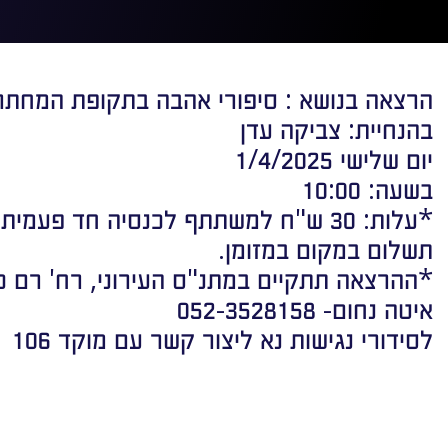
הרצאה בנושא : סיפורי אהבה בתקופת המחתר
בהנחיית: צביקה עדן
יום שלישי 1/4/2025
בשעה: 10:00
תשלום במקום במזומן.
*ההרצאה תתקיים במתנ"ס העירוני, רח' רם כהן 5, יהוד-מונו
איטה נחום- 052-3528158
לסידורי נגישות נא ליצור קשר עם מוקד 106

━━━━━━

- [EXERCISE PROMPT] Pictures aside, retype the material exactly.

- [PROBLEM SOLUTION]
הרצאה בנושא : סיפורי אהבה בתקופת המחתר
בהנחיית: צביקה עדן
יום שלישי 1/4/2025
בשעה: 10:00
תשלום במקום במזומן.
*ההרצאה תתקיים במתנ"ס העירוני, רח' רם כהן 5, יהוד-מונו
איטה נחום- 052-3528158
לסידורי נגישות נא ליצור קשר עם מוקד 106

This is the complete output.